With CURL, you need to provide tokens. To generate a token, please refer to Access Token Management. With accessToken, you can run the following command.

curl --location --request POST 'http://localhost:8080/api/graphql' \
--header 'Authorization: Bearer <my-access-token>' \
--header 'Content-Type: application/json' \
--data-raw '{ "query": "mutation batchUpdateSoftDeleted { batchUpdateSoftDeleted(input: { deleted: true, urns: [\"urn:li:dataset:(urn:li:dataPlatform:hive,fct_users_deleted,PROD)\"] }) }", "variables":{}}'

Expected Response:

{ "data": { "batchUpdateSoftDeleted": true }, "extensions": {} }

Delete Datasets With Python SDK

The following code deletes a hive dataset named fct_users_deleted. You can refer to the complete code in delete_dataset.py.

import logging
from datahub.cli import delete_cli
from datahub.emitter.rest_emitter import DatahubRestEmitter
from datahub.emitter.mce_builder import make_dataset_urn

log = logging.getLogger(__name__)
logging.basicConfig(level=logging.INFO)

rest_emitter = DatahubRestEmitter(gms_server="http://localhost:8080")
dataset_urn = make_dataset_urn(name="fct_users_created", platform="hive")
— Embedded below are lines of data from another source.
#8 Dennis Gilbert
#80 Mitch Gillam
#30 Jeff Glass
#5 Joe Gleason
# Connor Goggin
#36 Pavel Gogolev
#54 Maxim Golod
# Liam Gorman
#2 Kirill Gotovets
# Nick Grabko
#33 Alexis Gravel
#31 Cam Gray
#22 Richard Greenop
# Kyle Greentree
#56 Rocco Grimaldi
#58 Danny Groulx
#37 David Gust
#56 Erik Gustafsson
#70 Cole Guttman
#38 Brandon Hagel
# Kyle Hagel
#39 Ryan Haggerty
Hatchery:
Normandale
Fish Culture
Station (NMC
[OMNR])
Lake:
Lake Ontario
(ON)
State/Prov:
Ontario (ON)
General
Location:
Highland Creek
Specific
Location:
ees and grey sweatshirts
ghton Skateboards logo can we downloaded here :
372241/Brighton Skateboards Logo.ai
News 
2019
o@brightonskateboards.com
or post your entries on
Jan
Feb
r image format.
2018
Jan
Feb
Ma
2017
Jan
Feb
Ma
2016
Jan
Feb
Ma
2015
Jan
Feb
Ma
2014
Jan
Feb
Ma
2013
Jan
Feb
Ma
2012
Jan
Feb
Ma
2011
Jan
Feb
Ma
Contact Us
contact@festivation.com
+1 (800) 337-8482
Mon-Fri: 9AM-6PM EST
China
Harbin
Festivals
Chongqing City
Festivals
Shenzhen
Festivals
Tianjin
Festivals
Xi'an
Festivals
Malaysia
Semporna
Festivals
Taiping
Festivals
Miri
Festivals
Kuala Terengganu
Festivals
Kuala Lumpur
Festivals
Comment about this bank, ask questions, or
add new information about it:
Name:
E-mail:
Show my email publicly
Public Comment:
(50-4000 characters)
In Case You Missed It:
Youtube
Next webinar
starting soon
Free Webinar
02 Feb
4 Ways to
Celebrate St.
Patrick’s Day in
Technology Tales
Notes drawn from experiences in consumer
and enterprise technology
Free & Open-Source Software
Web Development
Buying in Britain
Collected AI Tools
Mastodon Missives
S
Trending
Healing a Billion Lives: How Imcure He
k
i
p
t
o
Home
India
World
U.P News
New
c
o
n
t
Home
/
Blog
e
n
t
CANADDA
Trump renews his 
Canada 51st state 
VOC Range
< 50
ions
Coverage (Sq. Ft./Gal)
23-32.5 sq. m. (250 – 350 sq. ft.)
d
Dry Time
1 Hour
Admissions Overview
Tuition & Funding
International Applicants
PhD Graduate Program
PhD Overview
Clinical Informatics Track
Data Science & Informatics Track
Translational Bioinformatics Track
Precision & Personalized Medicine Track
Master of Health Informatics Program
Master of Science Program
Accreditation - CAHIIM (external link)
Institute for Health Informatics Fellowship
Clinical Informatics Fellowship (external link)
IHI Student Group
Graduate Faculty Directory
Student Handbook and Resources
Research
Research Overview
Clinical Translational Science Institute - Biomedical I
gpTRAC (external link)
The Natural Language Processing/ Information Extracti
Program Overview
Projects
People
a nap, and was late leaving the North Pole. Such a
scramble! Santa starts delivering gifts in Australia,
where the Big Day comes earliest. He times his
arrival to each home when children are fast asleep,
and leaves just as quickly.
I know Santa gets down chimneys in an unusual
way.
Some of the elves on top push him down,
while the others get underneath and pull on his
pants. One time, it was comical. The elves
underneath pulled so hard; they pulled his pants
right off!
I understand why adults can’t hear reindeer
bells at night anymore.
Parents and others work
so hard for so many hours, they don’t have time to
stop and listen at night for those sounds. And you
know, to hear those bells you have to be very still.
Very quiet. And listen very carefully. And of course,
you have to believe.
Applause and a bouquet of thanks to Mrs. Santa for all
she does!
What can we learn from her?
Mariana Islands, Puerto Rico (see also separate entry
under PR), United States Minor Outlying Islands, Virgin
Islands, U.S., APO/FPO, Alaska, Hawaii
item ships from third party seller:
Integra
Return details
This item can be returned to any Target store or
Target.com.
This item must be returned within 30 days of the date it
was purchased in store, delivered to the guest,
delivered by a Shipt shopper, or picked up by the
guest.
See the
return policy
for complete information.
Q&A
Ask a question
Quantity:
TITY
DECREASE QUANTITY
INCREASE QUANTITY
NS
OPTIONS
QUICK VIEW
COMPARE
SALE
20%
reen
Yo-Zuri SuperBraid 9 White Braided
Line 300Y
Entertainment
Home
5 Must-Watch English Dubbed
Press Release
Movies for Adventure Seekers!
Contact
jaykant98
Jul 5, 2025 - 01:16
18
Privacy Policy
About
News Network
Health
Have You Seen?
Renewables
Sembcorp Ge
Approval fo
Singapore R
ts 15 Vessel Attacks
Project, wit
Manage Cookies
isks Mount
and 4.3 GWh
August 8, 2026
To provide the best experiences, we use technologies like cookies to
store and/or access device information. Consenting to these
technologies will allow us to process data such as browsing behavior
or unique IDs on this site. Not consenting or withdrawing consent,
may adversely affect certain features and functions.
delete_cli._delete_one_urn(urn=dataset_urn, soft=true, cached_emitter=rest_emitter)

log.info(f"Deleted dataset {dataset_urn}")

We're using the MetdataChangeProposalWrapper to change entities in this example. For more information about the MetadataChangeProposal, please refer to MetadataChangeProposal & MetadataChangeLog Events

Expected Outcomes

The dataset fct_users_deleted has now been deleted, so if you search for a hive dataset named fct_users_delete, you will no longer be able to see it.

dataset-deleted